COMPARISON OF CHAOTIC AND FRACTAL PROPERTIES OF POLAR FACULAE WITH SUNSPOT ACTIVITY

The solar magnetic activity is governed by a complex dynamo mechanism and exhibits a nonlinear dissipation behavior in nature. The chaotic and fractal properties of solar time series are of great importance to understanding the solar dynamo actions, especially with regard to the nonlinear dynamo theories. In the present work, several nonlinear analysis approaches are proposed to investigate the nonlinear dynamical behavior of the polar faculae and sunspot activity for the time interval from 1951 August to 1998 December.
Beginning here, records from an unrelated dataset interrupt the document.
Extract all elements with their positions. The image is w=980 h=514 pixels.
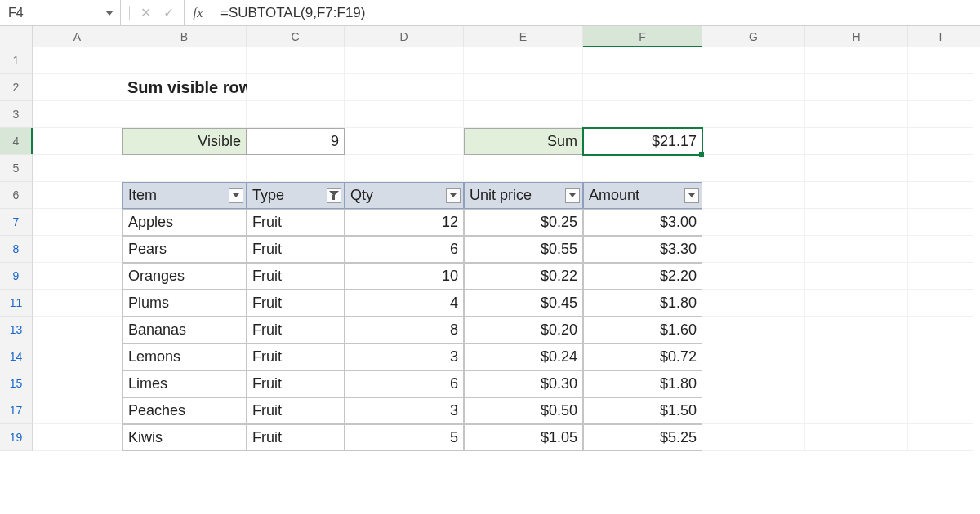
- cell[interactable]: [33, 424, 122, 451]
- cell[interactable]: [908, 424, 973, 451]
- cell-item[interactable]: Oranges: [122, 263, 247, 290]
- cell[interactable]: [702, 128, 805, 155]
- cell[interactable]: [805, 424, 908, 451]
- cell[interactable]: [33, 263, 122, 290]
- cell[interactable]: [908, 47, 973, 74]
- row-head[interactable]: 14: [0, 343, 33, 370]
- cell[interactable]: [805, 209, 908, 236]
- cell[interactable]: [805, 128, 908, 155]
- cell[interactable]: [702, 370, 805, 397]
- cell[interactable]: [805, 182, 908, 209]
- cell-item[interactable]: Peaches: [122, 397, 247, 424]
- cell-amount[interactable]: $0.72: [583, 343, 702, 370]
- cell-item[interactable]: Kiwis: [122, 424, 247, 451]
- cell[interactable]: [908, 370, 973, 397]
- filter-button[interactable]: [565, 188, 580, 203]
- row-head[interactable]: 2: [0, 74, 33, 101]
- cell[interactable]: [33, 397, 122, 424]
- cell-unit[interactable]: $1.05: [464, 424, 583, 451]
- row-head[interactable]: 15: [0, 370, 33, 397]
- cell[interactable]: [33, 370, 122, 397]
- cell-amount[interactable]: $1.80: [583, 290, 702, 317]
- row-head[interactable]: 11: [0, 290, 33, 317]
- col-head-E[interactable]: E: [464, 26, 583, 47]
- col-head-C[interactable]: C: [247, 26, 345, 47]
- cell[interactable]: [702, 263, 805, 290]
- cell[interactable]: [908, 343, 973, 370]
- cell-amount[interactable]: $5.25: [583, 424, 702, 451]
- cell[interactable]: [33, 74, 122, 101]
- cell[interactable]: [702, 397, 805, 424]
- cell[interactable]: [805, 47, 908, 74]
- cell[interactable]: [247, 47, 345, 74]
- cell[interactable]: [33, 236, 122, 263]
- cell[interactable]: [908, 397, 973, 424]
- cell-unit[interactable]: $0.25: [464, 209, 583, 236]
- col-head-A[interactable]: A: [33, 26, 122, 47]
- cell[interactable]: [247, 155, 345, 182]
- cell[interactable]: [908, 155, 973, 182]
- page-title[interactable]: Sum visible rows in a filtered list: [122, 74, 247, 101]
- select-all-corner[interactable]: [0, 26, 33, 47]
- cell-qty[interactable]: 6: [345, 236, 464, 263]
- cell[interactable]: [33, 182, 122, 209]
- cell-qty[interactable]: 4: [345, 290, 464, 317]
- cell[interactable]: [464, 74, 583, 101]
- cell[interactable]: [464, 155, 583, 182]
- cell-unit[interactable]: $0.22: [464, 263, 583, 290]
- filter-button[interactable]: [684, 188, 699, 203]
- cell[interactable]: [33, 101, 122, 128]
- cell[interactable]: [702, 290, 805, 317]
- row-head[interactable]: 8: [0, 236, 33, 263]
- cell[interactable]: [908, 290, 973, 317]
- cell-item[interactable]: Apples: [122, 209, 247, 236]
- cell-amount[interactable]: $1.60: [583, 317, 702, 343]
- formula-input[interactable]: =SUBTOTAL(9,F7:F19): [212, 0, 980, 25]
- row-head[interactable]: 9: [0, 263, 33, 290]
- cell-qty[interactable]: 12: [345, 209, 464, 236]
- cell[interactable]: [345, 128, 464, 155]
- cell[interactable]: [247, 101, 345, 128]
- cell[interactable]: [908, 74, 973, 101]
- cell[interactable]: [122, 47, 247, 74]
- cell[interactable]: [345, 101, 464, 128]
- cell-amount[interactable]: $1.80: [583, 370, 702, 397]
- cell[interactable]: [464, 47, 583, 74]
- cell-amount[interactable]: $2.20: [583, 263, 702, 290]
- cell[interactable]: [122, 155, 247, 182]
- cell-type[interactable]: Fruit: [247, 236, 345, 263]
- filter-button[interactable]: [446, 188, 461, 203]
- row-head[interactable]: 7: [0, 209, 33, 236]
- cell[interactable]: [33, 343, 122, 370]
- cell-type[interactable]: Fruit: [247, 317, 345, 343]
- sum-value[interactable]: $21.17: [583, 128, 702, 155]
- cell[interactable]: [805, 236, 908, 263]
- th-type[interactable]: Type: [247, 182, 345, 209]
- cell[interactable]: [908, 263, 973, 290]
- name-box[interactable]: F4: [0, 0, 121, 25]
- th-qty[interactable]: Qty: [345, 182, 464, 209]
- col-head-B[interactable]: B: [122, 26, 247, 47]
- cell[interactable]: [805, 397, 908, 424]
- row-head[interactable]: 4: [0, 128, 33, 155]
- cell-type[interactable]: Fruit: [247, 209, 345, 236]
- cell-type[interactable]: Fruit: [247, 343, 345, 370]
- enter-icon[interactable]: ✓: [158, 2, 179, 24]
- cell-item[interactable]: Pears: [122, 236, 247, 263]
- visible-value[interactable]: 9: [247, 128, 345, 155]
- cell[interactable]: [33, 128, 122, 155]
- cell[interactable]: [805, 317, 908, 343]
- cell[interactable]: [583, 74, 702, 101]
- cell[interactable]: [805, 290, 908, 317]
- cell-item[interactable]: Lemons: [122, 343, 247, 370]
- cell[interactable]: [702, 317, 805, 343]
- cell[interactable]: [33, 209, 122, 236]
- cell-unit[interactable]: $0.24: [464, 343, 583, 370]
- cell-amount[interactable]: $3.30: [583, 236, 702, 263]
- cell[interactable]: [583, 47, 702, 74]
- cell[interactable]: [583, 101, 702, 128]
- chevron-down-icon[interactable]: [105, 11, 114, 16]
- cell[interactable]: [908, 209, 973, 236]
- cell[interactable]: [805, 370, 908, 397]
- cell[interactable]: [702, 236, 805, 263]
The following prominent results are found: (1) both the high-and the low-latitude solar activity are governed by a three-dimensional chaotic attractor, and the chaotic behavior of polar faculae is the most complex, followed by that of the sunspot areas, and then the sunspot numbers; (2) both the high-and low-latitude solar activity exhibit a high degree of persistent behavior, and their fractal nature is due to such long-range correlation; (3) the solar magnetic activity cycle is predictable in nature, but the high-accuracy prediction should only be done for short-to mid-term due to its intrinsically dynamical complexity. With the help of the Babcock-Leighton dynamo model, we suggest that the nonlinear coupling of the polar magnetic fields with strong active-region fields exhibits a complex manner, causing the statistical similarities and differences between the polar faculae and the sunspot-related indicators.